Yes. Couple of gold medals then 1st percentile for TC. simultaneously, some of my secret no-hoper models have gone from mid-range TC performance to massive TC scores. I’m buying some dice and a coin-flipping machine to help with predictions for the up-coming rounds.
I have another possible explanation: The massive TC drop correlates quite well with the time when TC staking was enabled. So probably there was a big change in the models people stake on, because they shifted their stake to their high TC models. This resulted in a big change of the meta model. Since TC is calculated against the meta model, it would make sense that your TC changed a lot.
Yeah markets are quite volatile at the moment and a metric based on portfolio returns (i.e. the returns of a subset of the stocks) is going to be much choppier than correlation to a normalized target across all stocks. With lots of stocks making double digit moves such things are to be expected.
Surely, the actual predictive performance (correlation) is all that should matter.
I can see the usefulness of these additional arbitrary measures for the building of the ‘metamodel’ internally but not for the individual predictors.
I agree that it seems that way… but only Numerai sees the “actual predictive performance”, by taking market positions. And based on what they see, they adjust the incentive package. And re-adjust, about half a dozen times already.
Still though, you can choose to ignore TC and stake only on CORR.

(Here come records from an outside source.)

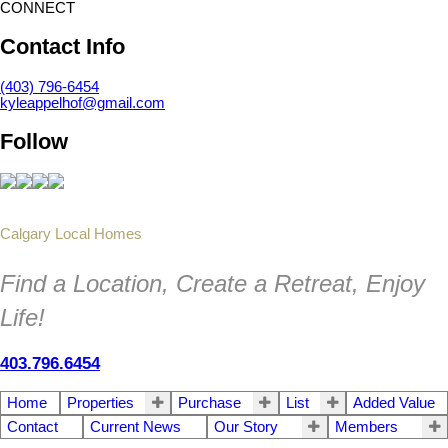
CONNECT
Contact Info
(403) 796-6454
kyleappelhof@gmail.com
Follow
Calgary Local Homes
Find a Location, Create a Retreat, Enjoy
Life!
403.796.6454
Home
Properties
Purchase
List
Added Value
Contact
Current News
Our Story
Members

I have no idea, how I could aim my model design toward high TC. But if my model somehow hits positive TC, I’ll respond to Numerai’s incentive signal and stake on it.
Ensembles only thrive with diverse components. TC will certainly incentivize more diversity. It is just a question of how much accuracy is given up (component-wise) to get it. First, let’s assume that a large portion of modellers switch to striving primarily for TC (which may not even happen). Even if they do, it is quite possible an ensemble based (largely) on TC feedback will turn out to be about the same as the one that was based on CORR/MMC feedback (even though the components will be quite different than before). Or it could be a lot better, or modestly better, or worse. We’ll just have to see. Given the way TC is made, worse seems unlikely so this is probably a good bet on Numerai’s behalf. But nothing is guaranteed, and if the users hate it then maybe it won’t work out even though it technically should. I imagine with the huge magnitudes TC is capable of paying compared to CORR that it would be a good incentive, but then again the burns can be just as big. In a bad round, you’ll be thankful for a low payoff factor if you are betting on 2x TC. (Your earn/burn is capped by the 0.25 round payoff/burn limit * payoff factor, so if payoff factor is 0.45, what could have been a 25% burn will only be 0.25*0.45 = .1125 which is bad enough.)
On the question of “can you optimize for TC?” In the sense of can you just put TC into a loss function, then no you can’t do that, but that doesn’t mean you are 100% in the dark. You can certainly make educated guesses about the types of methods and niches you could explore that you could reasonably expect not many others to be exploring, i.e. maybe don’t make a vanilla xgboost model if you are shooting for high TC. Although even if you do, you’ll probably be at least positive on TC over time (the integration_test models both have positive TC) – a “normal” straightforward model with fairly high metamodel correlation getting decent CORR scores probably won’t lose (on average) betting 0.5x or 1x TC along with CORR. But to really excel on TC you’re gonna have to do something weirder (and be ok with more volatility in results). If you must absolutely have a definite function to optimize on, FNC3 looks like the one (or make a custom one that is similar). Some high TC models are doing very bad on FNC3 (and CORR), but very few high FNC3 models are getting negative TC so that seems fairly safe. Could be a moving target though…
Totally agree with @wigglemuse , I got 2 models in the top 100 (one currently at nr5), and I remember I put those models out there as a shot in the dark, like just try something bananas Guess it works a bit for now, that said it can also be over in a heartbeat, I had another model also top30 TC, and within 1-2 weeks its totally gone (as in bad TC performance on all rounds suddenly). At least I got a bit lucky this time, lol.
To me it seems models that are very sure to not have negative correlations regardless of how miniscule the mean correlation is (< 0.01), tend to get high TC values. My guess is to not optimise for a high mean of correlation, but rather the probability for the correlation to be positive across eras will lead to a high TC value.